Background Literature:

Linguistische Anwendungen von Algorithmen aus der Bio-Informatik am Beispiel Wortdisambiguierung (Bachelor, Master evtl. mögl.)

(Contact me if you're interested in this topic for a Master Thesis and would like an English summary.)

Diese Arbeit wird zusammen mit Jan Baumbach (Computational Systems Biology) betreut.

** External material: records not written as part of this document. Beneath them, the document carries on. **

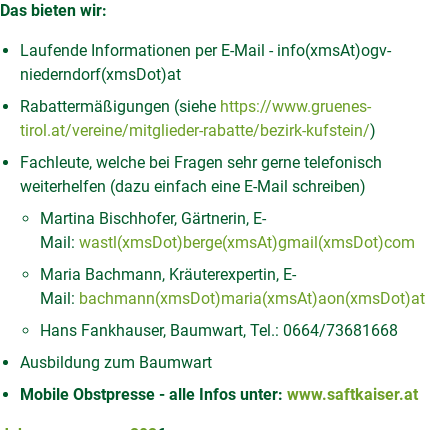
Das bieten wir:
Laufende Informationen per E-Mail -
info(xmsAt)ogv-
niederndorf(xmsDot)at
Rabattermäßigungen (siehe
https://www.gruenes-
tirol.at/vereine/mitglieder-rabatte/bezirk-kufstein/
)
Fachleute, welche bei Fragen sehr gerne telefonisch
weiterhelfen (dazu einfach eine E-Mail schreiben)
Martina Bischhofer, Gärtnerin, E-
Mail:
wastl(xmsDot)berge(xmsAt)gmail(xmsDot)com
Maria Bachmann, Kräuterexpertin, E-
Mail:
bachmann(xmsDot)maria(xmsAt)aon(xmsDot)at
Hans Fankhauser, Baumwart, Tel.: 0664/73681668
Ausbildung zum Baumwart
Mobile Obstpresse - alle Infos unter:
www.saftkaiser.at
Jahresprogramm 202
6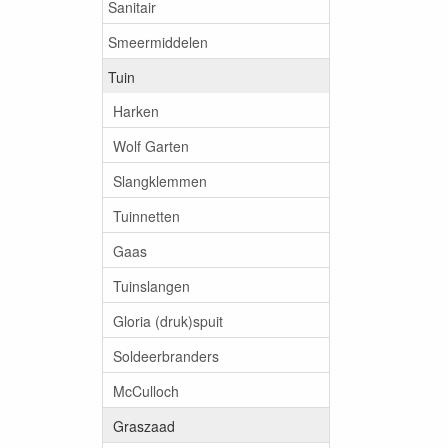
Sanitair
Smeermiddelen
Tuin
Harken
Wolf Garten
Slangklemmen
Tuinnetten
Gaas
Tuinslangen
Gloria (druk)spuit
Soldeerbranders
McCulloch
Graszaad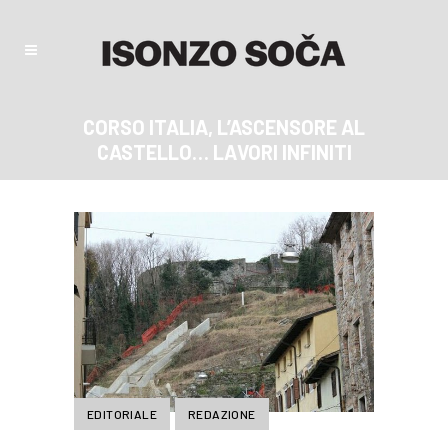
CORSO ITALIA, L’ASCENSORE AL
CASTELLO… LAVORI INFINITI
EDITORIALE
REDAZIONE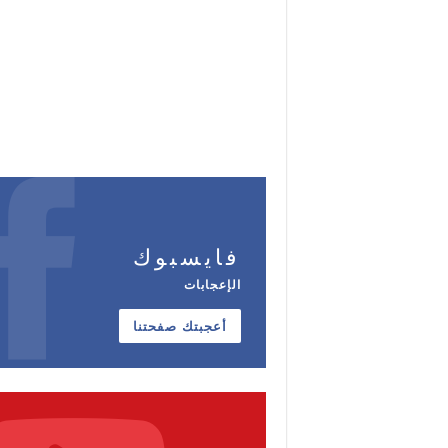
فايسبوك
الإعجابات
أعجبتك صفحتنا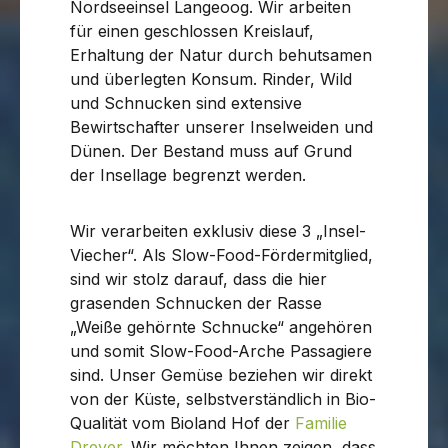
Nordseeinsel Langeoog. Wir arbeiten
für einen geschlossen Kreislauf,
Erhaltung der Natur durch behutsamen
und überlegten Konsum. Rinder, Wild
und Schnucken sind extensive
Bewirtschafter unserer Inselweiden und
Dünen. Der Bestand muss auf Grund
der Insellage begrenzt werden.
Wir verarbeiten exklusiv diese 3 „Insel-
Viecher“. Als Slow-Food-Fördermitglied,
sind wir stolz darauf, dass die hier
grasenden Schnucken der Rasse
„Weiße gehörnte Schnucke“ angehören
und somit Slow-Food-Arche Passagiere
sind. Unser Gemüse beziehen wir direkt
von der Küste, selbstverständlich in Bio-
Qualität vom Bioland Hof der
Familie
Dreyer
. Wir möchten Ihnen zeigen, dass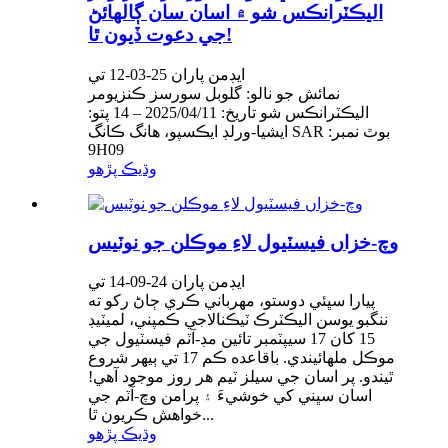
اليڪٽرانڪس شو ۾ اسان سان ڳالهائڻ
جي دعوت ڏيون ٿا!
ايڊمن پاران 25-03-12 تي
نمائش جو نالو: گلوبل سورسز ڪنزيومر
اليڪٽرانڪس شو تاريخ: 2025/04/11 – 14 پتو:
ايشيا-ورلڊ ايڪسپو، هانگ ڪانگ SAR بوٿ نمبر:
9H09
وڌيڪ پڙهو
وچ-خزاں فيسٽيول لاءِ موڪلن جو نوٽيس
ايڊمن پاران 24-09-14 تي
پيارا سڀئي دوستو، مهرباني ڪري ڄاڻ رکو ته
ننگبو يوسن اليڪٽرڪ ٽيڪنالاجي ڪمپني، لميٽيڊ
15 کان 17 سيپٽمبر تائين مڊ-آٽم فيسٽيول جي
موڪل ملهائيندي. باقاعده ڪم 17 تي ٻيهر شروع
ٿيندو. پر اسان جي سيلز ٽيم هر روز موجود آهي!
اسان سڀني کي خوشيءَ ۽ پرامن وچ-آٽم جي
خواهش ڪريون ٿا...
وڌيڪ پڙهو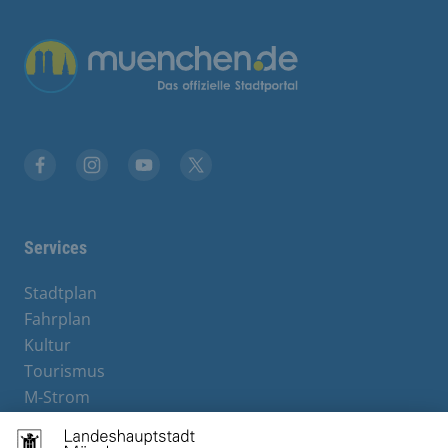
Übergreifende Links
Facebook
Instagram
YouTube
X
Services
Stadtplan
Fahrplan
Kultur
Tourismus
M-Strom
Bürgerservice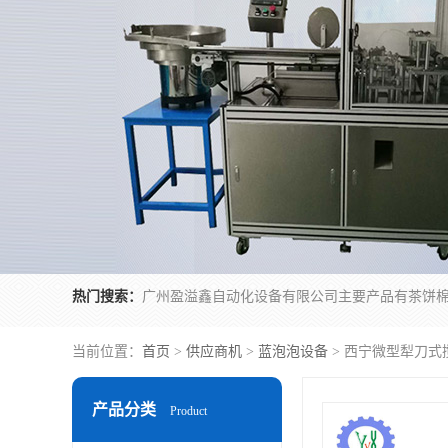
热门搜索：
当前位置：
首页
>
供应商机
>
蓝泡泡设备
> 西宁微型犁刀式
产品分类
Product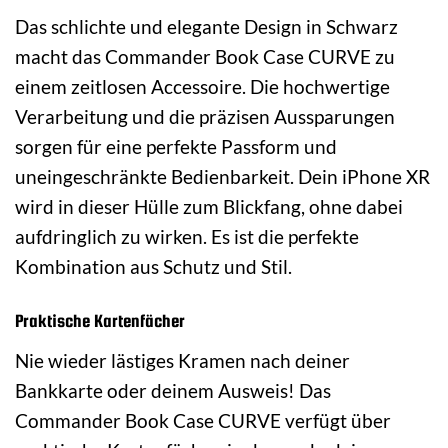
Das schlichte und elegante Design in Schwarz
macht das Commander Book Case CURVE zu
einem zeitlosen Accessoire. Die hochwertige
Verarbeitung und die präzisen Aussparungen
sorgen für eine perfekte Passform und
uneingeschränkte Bedienbarkeit. Dein iPhone XR
wird in dieser Hülle zum Blickfang, ohne dabei
aufdringlich zu wirken. Es ist die perfekte
Kombination aus Schutz und Stil.
Praktische Kartenfächer
Nie wieder lästiges Kramen nach deiner
Bankkarte oder deinem Ausweis! Das
Commander Book Case CURVE verfügt über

Motivation und Zusammenfassung

Automatische Wortdisambiguierung ist wichtig für die meisten NLP-Anwendungen. Doch trotz langjähriger aktiver Forschungstätigkeit gibt es immer noch keine Algorithmen, die verschiedene Wortbedeutungen wirklich zuverlässig unterscheiden können. Ein oft verwendeter Disambiguierungsansatz, versucht Wortebedeutungen im Kontext jeweils so zuzuweisen, daß alle Bedeutungen zu einander passen. Dafür wird jeweils der Grad der semantischen Ähnlichkeit zwischen möglichen Bedeutungen im Kontext berechnet und dann werden die Bedeutungen so zugewiesen, daß die Ähnlichkeit global optimiert wird. Die globale Optimierung ist jedoch oft nicht trivial. Ziel dieses Projekts ist es State-of-the-Art Clustering Algorithmen aus der Bioinformatik am Problem der Wortdisambiguierung zu testen und in verschiedenen Szenarien zu evaluieren.

Voraussetzungen

Grundlegende Programmierkenntnisse (z.B. Korpusverarbeitung, Schnittstelle zu WordNet etc.) und Interesse am Thema. Es ist nicht notwending ein großes System zu implementieren. Eine Implementation des Clustering Algorithmus' steht zur Verfügung.



Ongoing Thesis Projects

Automatically Modelling the Meaning of Idioms

Expressions with idiomatic meanings such as set in stone or the penny drops pose significant challenges to NLP systems. Their linguistic behaviour usually differs from what would be expected if they were used literally. For instance, the verb drop can normally take a whole range of PP-complements, e.g. into-PP (the plane dropped into), below-PP (the temperature dropped below zero) or on-PP (the gold dropped on the ground); however if drop is used in the idiom the penny drops, PP complements headed by into or below are relatively unlikely and on-PPs tend to realise a different semantic role than the proto-typical location role, i.e. the issue on which "the penny dropped" (he penny dropped on why things turn out the way they do) or the person for whom "the penny dropped" (e.g. after reaching the hotel, the penny dropped on them). While there exist some resources which list idiomatic expressions and provide information about their syntactic-semantic behaviour (e.g. idiom dictionaries), these are expensive to create manually. The aim of this project is to investigate ways in which such information can be bootstrapped from corpora. The first step is to determine the meaning by finding words with which the idiom frequently co-occurs (e.g. for the penny drops: realised, understand, confused, think, explain). From this it should be possible to find synonyms or near synonyms for the meaning of the idiom, e.g. realise, as these should co-occur with the same set of words. As the second step, a suitable semantic frame for the idiom could be determined, in this case "coming_to_believe", which is the frame for realise. The third step would involve mapping the semantic roles of the frame to the syntactic complements of the (head word of the) idiom. For example, the "cognizer"-role is typically realised as an on-PP for the penny drops. Mapping the roles can be done by computing the semantic similarity between known role fillers for the "coming_to_believe" frame, which can be extracted from frame-semantically annotated corpora such as FrameNet.

This research topic builds on existing research on frame assignment to unknown words (e.g. Burchardt et al. (2005)) and role mapping (e.g. Pado et al. (2008)). The topic could also be split in two (i.e. determining meaning/frame assignment and role mapping). Programming skills are essential and some familiarity with statistical modelling/machine learning would be useful.